### Task to complete
Within the listing below, how many lines hold the string "mise"? Only the number is wanted.

### Data to use
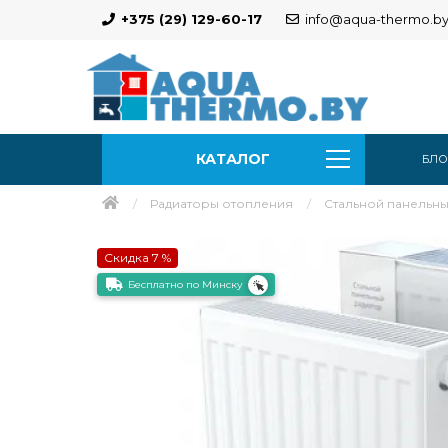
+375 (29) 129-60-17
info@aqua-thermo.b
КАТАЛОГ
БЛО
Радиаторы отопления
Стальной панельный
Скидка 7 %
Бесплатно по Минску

...

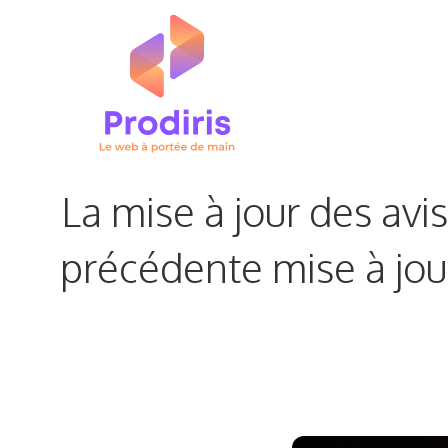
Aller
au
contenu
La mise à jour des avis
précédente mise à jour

* * *

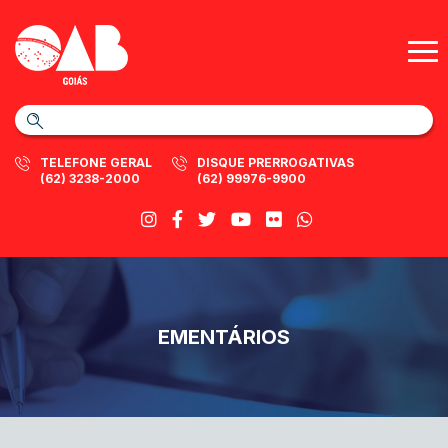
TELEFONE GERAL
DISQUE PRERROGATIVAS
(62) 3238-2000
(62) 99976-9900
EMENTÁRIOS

### Result for this task
2